● Exercise prompt:
Pictures do not belong in the copy. Return all of the entries exactly.
== == ==
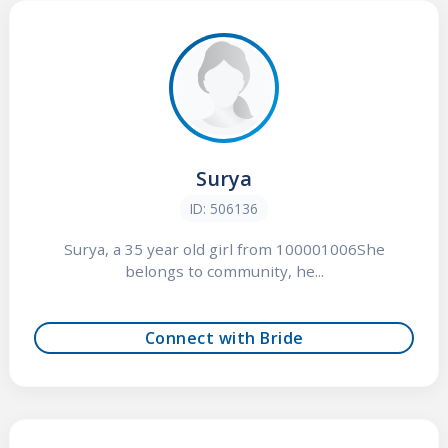
Surya
ID: 506136
Surya, a 35 year old girl from 100001006She
belongs to community, he...
Connect with Bride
== == ==
● Solution for this problem:
Surya
ID: 506136
Surya, a 35 year old girl from 100001006She
belongs to community, he...
Connect with Bride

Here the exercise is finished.